::: Data records
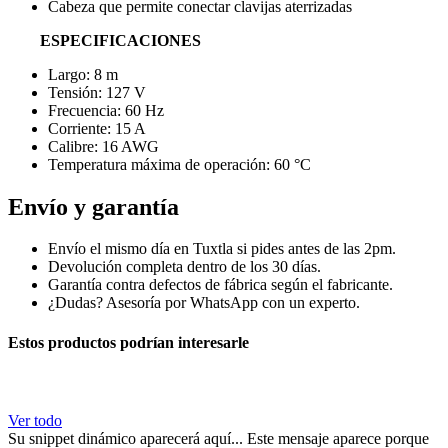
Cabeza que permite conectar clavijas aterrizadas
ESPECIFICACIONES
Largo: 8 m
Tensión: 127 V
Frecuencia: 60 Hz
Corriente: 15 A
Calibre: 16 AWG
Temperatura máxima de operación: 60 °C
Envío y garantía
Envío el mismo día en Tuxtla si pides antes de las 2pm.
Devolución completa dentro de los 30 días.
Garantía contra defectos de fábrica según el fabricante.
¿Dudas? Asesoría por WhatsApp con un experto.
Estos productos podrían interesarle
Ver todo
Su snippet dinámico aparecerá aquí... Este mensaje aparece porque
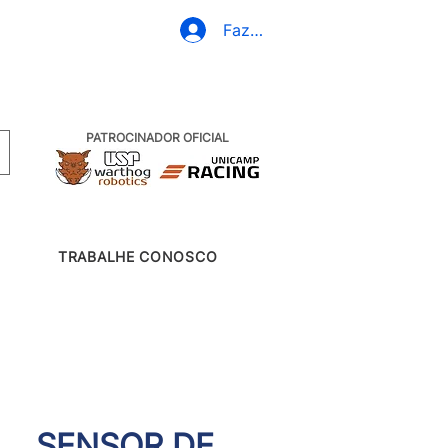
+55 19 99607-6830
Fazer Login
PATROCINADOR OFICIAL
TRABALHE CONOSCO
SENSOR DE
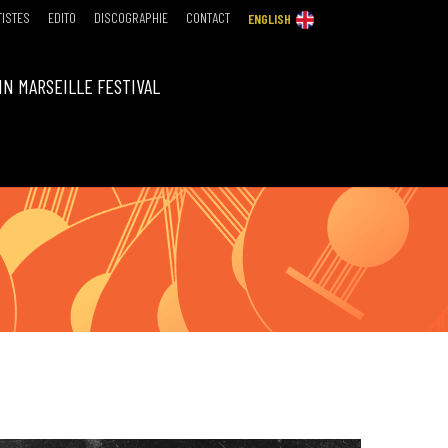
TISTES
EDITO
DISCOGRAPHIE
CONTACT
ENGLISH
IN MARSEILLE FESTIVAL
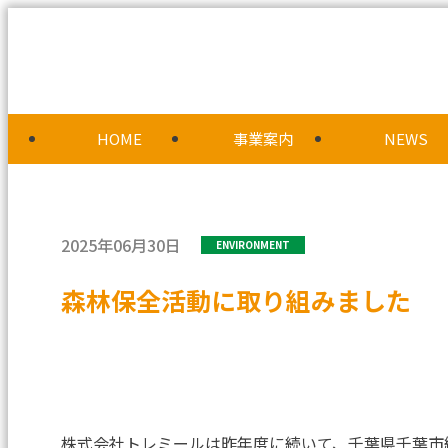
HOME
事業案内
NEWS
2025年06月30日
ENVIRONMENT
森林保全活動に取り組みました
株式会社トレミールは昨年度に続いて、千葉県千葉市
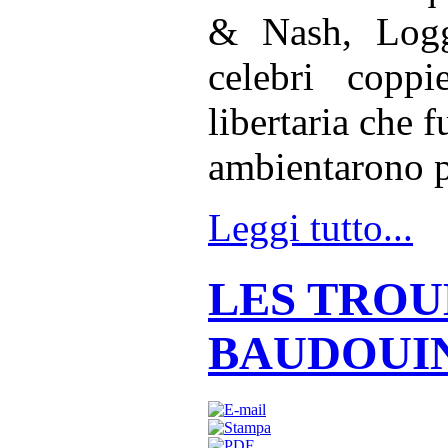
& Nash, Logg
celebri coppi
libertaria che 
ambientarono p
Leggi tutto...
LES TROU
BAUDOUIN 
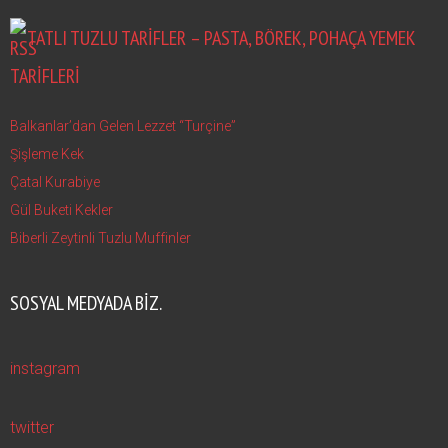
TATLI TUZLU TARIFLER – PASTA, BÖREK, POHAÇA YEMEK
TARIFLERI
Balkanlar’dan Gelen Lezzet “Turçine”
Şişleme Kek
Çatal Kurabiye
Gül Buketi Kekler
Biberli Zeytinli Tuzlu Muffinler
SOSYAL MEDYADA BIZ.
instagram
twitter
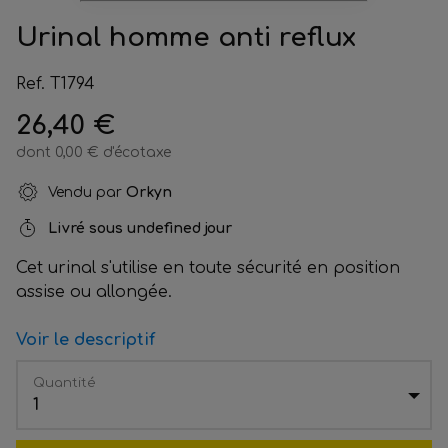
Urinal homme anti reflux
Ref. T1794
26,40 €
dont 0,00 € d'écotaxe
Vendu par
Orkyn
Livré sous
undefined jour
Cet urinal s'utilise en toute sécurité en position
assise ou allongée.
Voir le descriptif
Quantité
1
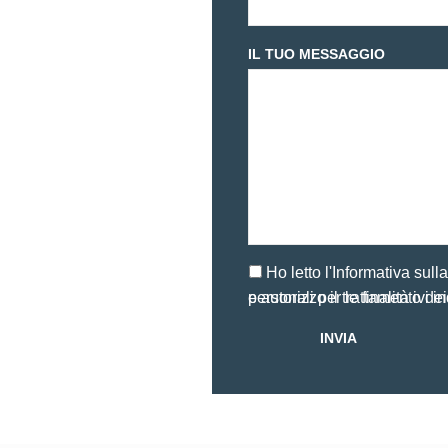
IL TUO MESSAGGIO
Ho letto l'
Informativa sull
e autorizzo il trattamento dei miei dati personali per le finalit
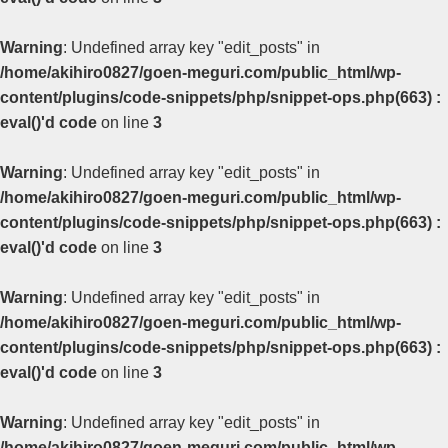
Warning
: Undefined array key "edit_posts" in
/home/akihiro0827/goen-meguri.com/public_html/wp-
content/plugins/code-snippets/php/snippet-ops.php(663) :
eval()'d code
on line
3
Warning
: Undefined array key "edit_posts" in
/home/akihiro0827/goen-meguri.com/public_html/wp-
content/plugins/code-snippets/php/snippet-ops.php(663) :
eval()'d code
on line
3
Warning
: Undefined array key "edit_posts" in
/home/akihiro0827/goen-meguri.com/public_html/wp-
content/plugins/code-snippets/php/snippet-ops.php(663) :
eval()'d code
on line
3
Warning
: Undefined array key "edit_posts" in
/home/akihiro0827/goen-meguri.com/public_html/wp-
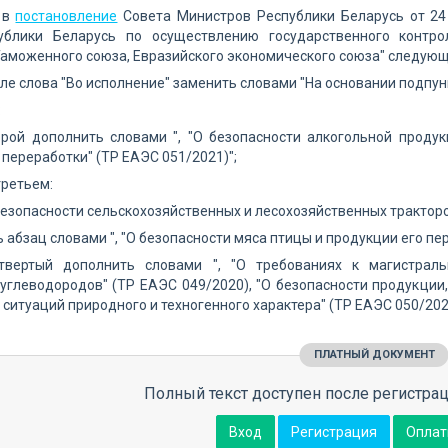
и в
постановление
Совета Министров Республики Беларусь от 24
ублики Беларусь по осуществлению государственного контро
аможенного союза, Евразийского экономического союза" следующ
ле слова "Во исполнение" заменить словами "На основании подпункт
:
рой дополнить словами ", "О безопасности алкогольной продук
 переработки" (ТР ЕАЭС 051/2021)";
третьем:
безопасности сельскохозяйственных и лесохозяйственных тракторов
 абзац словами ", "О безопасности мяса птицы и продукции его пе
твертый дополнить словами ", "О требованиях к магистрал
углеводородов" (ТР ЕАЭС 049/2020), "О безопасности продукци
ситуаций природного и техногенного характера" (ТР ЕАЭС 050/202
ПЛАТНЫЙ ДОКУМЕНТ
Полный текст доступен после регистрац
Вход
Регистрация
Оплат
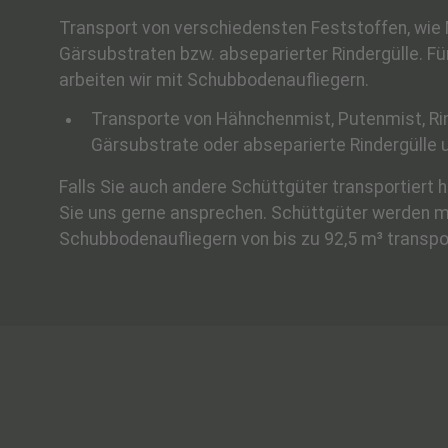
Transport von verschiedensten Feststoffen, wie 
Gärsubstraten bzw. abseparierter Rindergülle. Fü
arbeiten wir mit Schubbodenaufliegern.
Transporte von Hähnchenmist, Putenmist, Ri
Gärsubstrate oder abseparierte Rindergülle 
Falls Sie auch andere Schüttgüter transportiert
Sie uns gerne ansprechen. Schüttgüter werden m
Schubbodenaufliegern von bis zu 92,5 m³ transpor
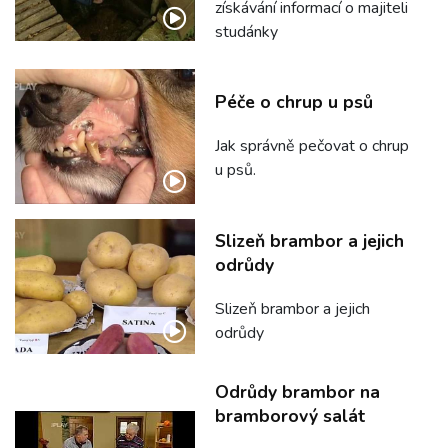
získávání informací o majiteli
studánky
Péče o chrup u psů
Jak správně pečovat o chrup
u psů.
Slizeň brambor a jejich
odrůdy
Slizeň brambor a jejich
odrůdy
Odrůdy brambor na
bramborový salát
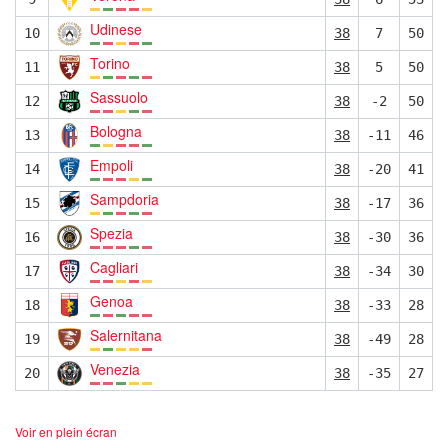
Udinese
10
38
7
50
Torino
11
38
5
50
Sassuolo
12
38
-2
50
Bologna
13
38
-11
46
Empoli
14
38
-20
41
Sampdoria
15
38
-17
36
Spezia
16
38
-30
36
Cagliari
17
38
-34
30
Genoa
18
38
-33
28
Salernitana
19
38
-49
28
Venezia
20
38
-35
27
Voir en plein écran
::::::
== The task ==
Gather and copy every line of the data in which the string "словами" is found.

== Result of the task ==
ле слова "Во исполнение" заменить словами "На основании подпункт
рой дополнить словами ", "О безопасности алкогольной продук
 абзац словами ", "О безопасности мяса птицы и продукции его пе
твертый дополнить словами ", "О требованиях к магистрал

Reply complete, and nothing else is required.